Gonopods ( Figs 46 View Figs 45–48 , 49–57 View Figs 49–51 View Figs 52–54 View Figs 55–57 ) complex, tripartite; coxite about 1/3 as long as telopodite, subcylindrical, with only a few short setae distolaterally; prefemoral (= densely setose) part of telopodite short, about 1/4 as long as acropodite; femorite rudimenary, immediately distal to prefemoral sulcus giving rise to a very long, strong, flat, distally lanceolate and acuminate femoral process (p) with an even longer, flagelliform solenomere (sl) neatly attached to and running along its mesal side; remaining part of solenophore (sph) longitudinally folded, protecting/sheathing both sl and p nearly all along and leaving only their tips exposed; sph membranous, suberect, somewhat geniculate dorsally near base, with a small, but conspicuous, dorsolateral peg (k) near midlength; distal end of sph with a large, rounded, mesal, hyaline lobe (l), a small, bifid, subtruncate, lateral branchlet (b) and a prominent apicomesal beak (a).
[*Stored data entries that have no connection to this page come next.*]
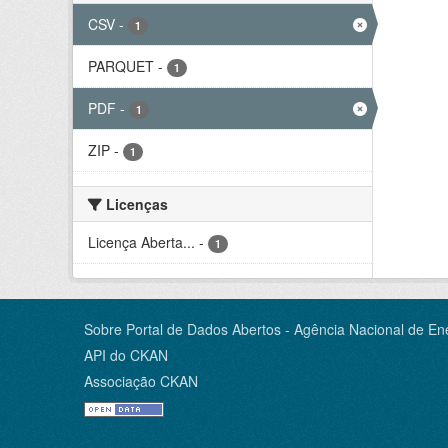
CSV
-
1
PARQUET
-
1
PDF
-
1
ZIP
-
1
Licenças
Licença Aberta...
-
1
Sobre Portal de Dados Abertos - Agência Nacional de Ene
API do CKAN
Associação CKAN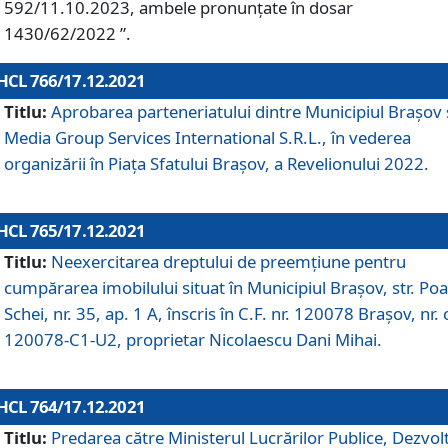
592/11.10.2023, ambele pronunțate în dosar
1430/62/2022 ”.
HCL 766/17.12.2021
Titlu:
Aprobarea parteneriatului dintre Municipiul Brașov 
Media Group Services International S.R.L., în vederea
organizării în Piața Sfatului Brașov, a Revelionului 2022.
HCL 765/17.12.2021
Titlu:
Neexercitarea dreptului de preemţiune pentru
cumpărarea imobilului situat în Municipiul Braşov, str. Poa
Schei, nr. 35, ap. 1 A, înscris în C.F. nr. 120078 Brașov, nr. 
120078-C1-U2, proprietar Nicolaescu Dani Mihai.
HCL 764/17.12.2021
Titlu:
Predarea către Ministerul Lucrărilor Publice, Dezvolt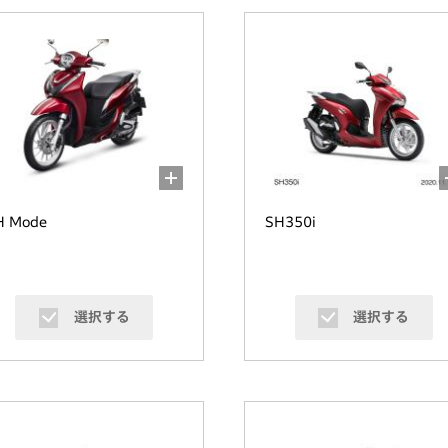
H Mode
SH350i
選択する
選択する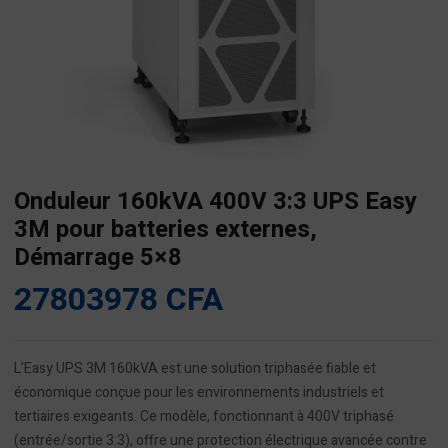
Onduleur 160kVA 400V 3:3 UPS Easy
3M pour batteries externes,
Démarrage 5×8
27803978
CFA
L’Easy UPS 3M 160kVA est une solution triphasée fiable et
économique conçue pour les environnements industriels et
tertiaires exigeants. Ce modèle, fonctionnant à 400V triphasé
(entrée/sortie 3:3), offre une protection électrique avancée contre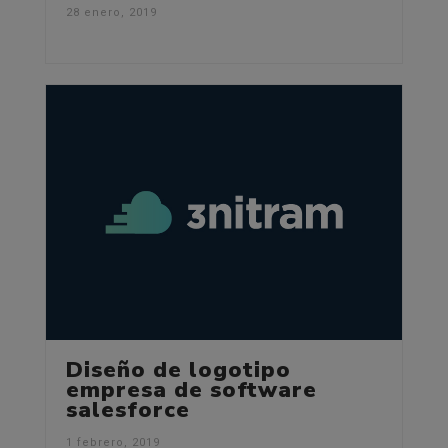
28 enero, 2019
Diseño de logotipo
empresa de software
salesforce
1 febrero, 2019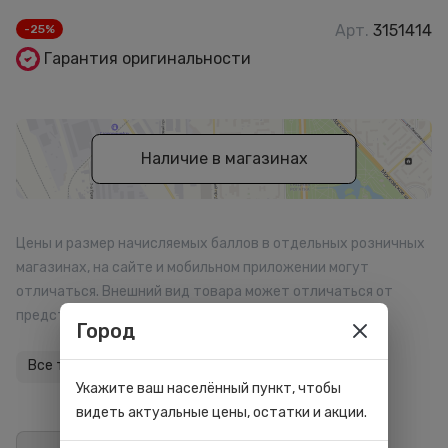
Арт.
3151414
-25%
Гарантия оригинальности
Наличие в магазинах
Цены и размер начисляемых баллов в отдельных розничных
магазинах, на сайте и мобильном приложении могут
отличаться. Внешний вид товара может отличаться от
представленного на сайте.
Город
Все товары бренда
Укажите ваш населённый пункт, чтобы
видеть актуальные цены, остатки и акции.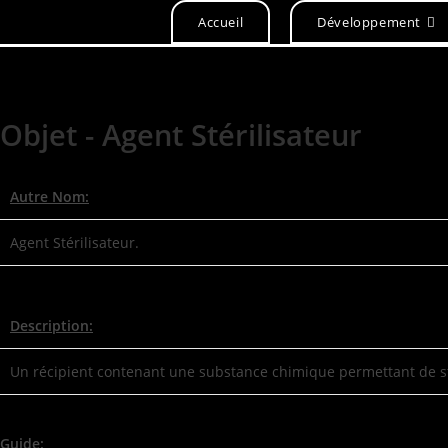
Accueil
Développement
Objet - Agent Stérilisateur
Autre Nom:
Agent Stérilisateur.
Description:
Un récipient contenant une substance chimique permettant de sté
Guide: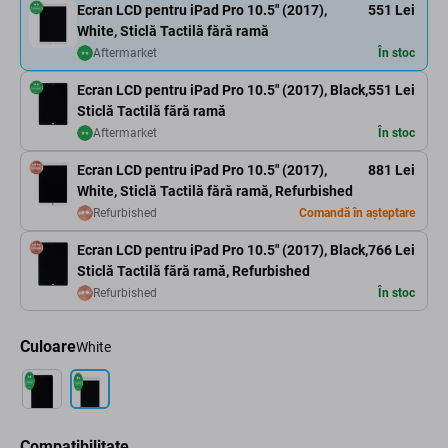
Ecran LCD pentru iPad Pro 10.5" (2017),
551 Lei
White, Sticlă Tactilă fără ramă
Aftermarket
În stoc
Ecran LCD pentru iPad Pro 10.5" (2017), Black,
551 Lei
Sticlă Tactilă fără ramă
Aftermarket
În stoc
Ecran LCD pentru iPad Pro 10.5" (2017),
881 Lei
White, Sticlă Tactilă fără ramă, Refurbished
Refurbished
Comandă în așteptare
Ecran LCD pentru iPad Pro 10.5" (2017), Black,
766 Lei
Sticlă Tactilă fără ramă, Refurbished
Refurbished
În stoc
Culoare
White
Compatibilitate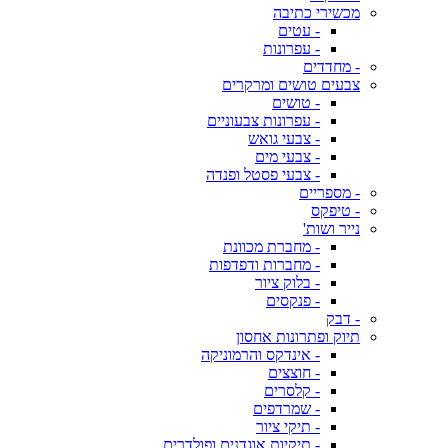
מכשירי כתיבה
- עטים
- עפרונות
- מחדדים
צבעים טושים ומרקרים
- טושים
- עפרונות צבעוניים
- צבעי גואש
- צבעי מים
- צבעי פסטל ופנדה
- מספריים
- טיפקס
נייר ושות'
- מחברת מכוונת
- מחברות ודפדפות
- בלוק ציור
- פנקסים
- דבק
תיוק ופתרונות אחסון
- אינדקס והרמוניקה
- חוצצים
- קלסרים
- שמרדפים
- תיקי ציור
- תיקיות אוגדנים ופולדרים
REMARKS. The genus Touranella Attems, 1937 has hitherto been known to comprise six species, all keyed [Golovatch, 2016], as follows: T. gracilis Attems, 1937 , the typespecies from Vietnam, T. himalayaensis Golovatch, 1994 and T. pilosa Golovatch, 2016 , from Nepal, as well as T. peculiaris Golovatch, 2009 , T. hirsuta Golovatch, 2009 and T. cattiensis Golovatch et Semenyuk, 2010 , all three again from Vietnam. Hardly surprisingly, two new species can now be added to the Vietnamese list.

PHENOLOGY. Based on longterm field observations, T. moniliformis sp.n. fails to show a peak of abundance every year, but in the years it does, like in 2017, the peak is restricted to April, the latest and harshest part of the dry season. During the other seasons, these millipedes are nearly absent. They appear in considerable abundance, up to 20 specimens per sq. m, and colonize only bushes above 1 meter high, mostly Acacia . The activity covers both daytime and night. This species, unlike most other millipedes, is capable of climbing up smooth vertical glass or plastic surfaces when kept in captivity.